Work item: Every entry below should be transcribed exactly; pictures stay out of the copy.

Data provided:
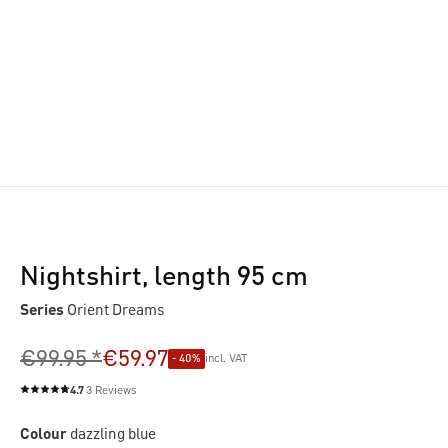
Nightshirt, length 95 cm
Series
Orient Dreams
€99.95 *
€59.97
- 40%
incl. VAT
4.7
3 Reviews
Average rating of 4.7 out of 5 stars
Colour
dazzling blue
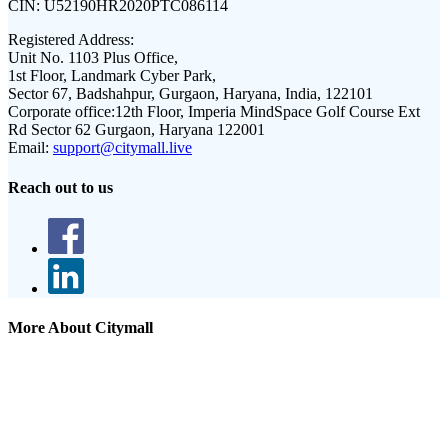
CIN:
U52190HR2020PTC086114
Registered Address:
Unit No. 1103 Plus Office,
1st Floor, Landmark Cyber Park,
Sector 67, Badshahpur, Gurgaon, Haryana, India, 122101
Corporate office:
12th Floor, Imperia MindSpace Golf Course Ext
Rd Sector 62 Gurgaon, Haryana 122001
Email:
support@citymall.live
Reach out to us
More About Citymall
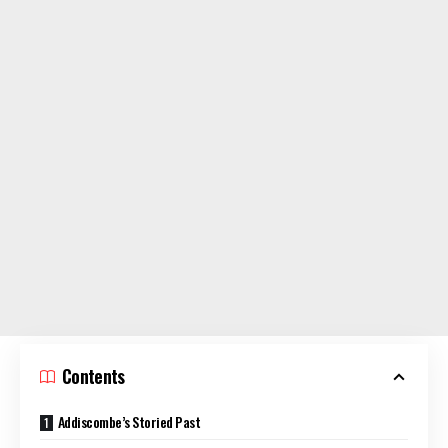
Contents
Addiscombe’s Storied Past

Exercise response:
Nightshirt, length 95 cm
Series
Orient Dreams
€99.95 *
€59.97
- 40%
incl. VAT
4.7
3 Reviews
Average rating of 4.7 out of 5 stars
Colour
dazzling blue
CIN:
U52190HR2020PTC086114
Registered Address:
Unit No. 1103 Plus Office,
1st Floor, Landmark Cyber Park,
Sector 67, Badshahpur, Gurgaon, Haryana, India, 122101
Corporate office:
12th Floor, Imperia MindSpace Golf Course Ext
Rd Sector 62 Gurgaon, Haryana 122001
Email:
support@citymall.live
Reach out to us
More About Citymall
Contents
Addiscombe’s Storied Past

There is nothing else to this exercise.